The bluish color is correct; like the serpentinite around it, this rock is of Jurassic age and is part of the Coast Range Ophiolite, and a long history of burial, compression, upheaval and tectonic motions has left it rather altered from its original looks. But once it was a thick flow of oceanic lava. In fact, I may be fooling myself in seeing the vague remains of lava pillows in this roadcut:

joaquin miller basalt

I didn’t have the time (or the magnifier) to examine this closely—just another question to follow up on some time.

At some point in the next few days, I’ll be finalizing the contents of a new interpretive sign that will be installed at the park. Along with the usual subjects of plants and animals and human history, the rocks will get their due.

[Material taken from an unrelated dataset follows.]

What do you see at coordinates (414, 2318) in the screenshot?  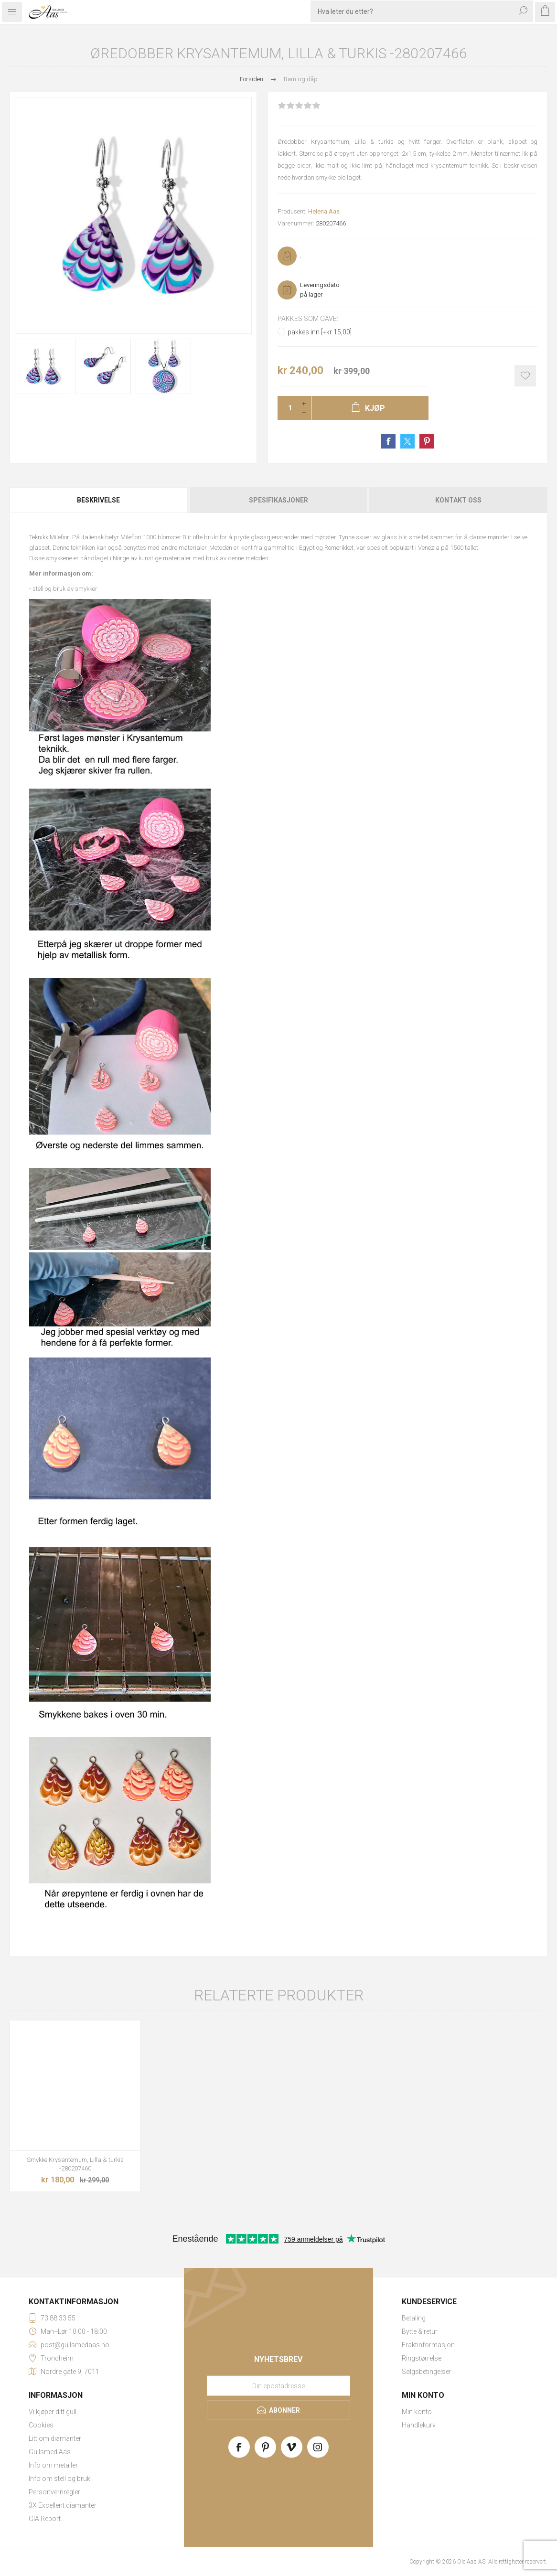 I see `Betaling` at bounding box center [414, 2318].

Joaquin Miller Formation, Lake Chabot

31 August 2010

The south shore of Lake Chabot—the whole eastern side actually—is a good place to study the Joaquin Miller Formation. Outcrops of this shaly unit are hard to come by, so the shoreline and the roadcuts along the trail are useful. Even so, you realize that Earth isn’t always tidy when you come upon this gulch full of siltstone boulders.

chabot cleft

Massive (that is, unbedded) siltstone isn’t part of the Joaquin Miller Formation’s description, which is “thinly bedded shale with minor sandstone,” grading into “thinly bedded, fine-grained sandstone near the top of the formation.” Oakland’s collection of Great Valley complex rocks, which includes the Joaquin Miller Formation, is crisply marked on the geologic map. But unlike your standard street or topo map, a geologic map is an exercise in vision and interpretation and approximation. The lines might be moved by the next geologist, with complete respect paid to the previous mappers. The photo is near the “70″ mark on the map below.

chabot geologic map

Might this belt of stones actually be in the overlying Oakland Conglomerate? I don’t think so, because there are no coarse grains in them. They’re just an unusual element in the Joaquin Miller, to be appreciated but ignored in the larger context. We can’t forget about the hundreds of meters of soft, obscure rocks that surround them.

This valley has its head in a recently populated part of northernmost Castro Valley, which means that it poses a risk of allowing urban runoff into the reservoir. Clearly it carries a lot of water at certain times, even if those occasions are rare. I hope to revisit and get to know it better, if only because living bedrock appears to crop out up there.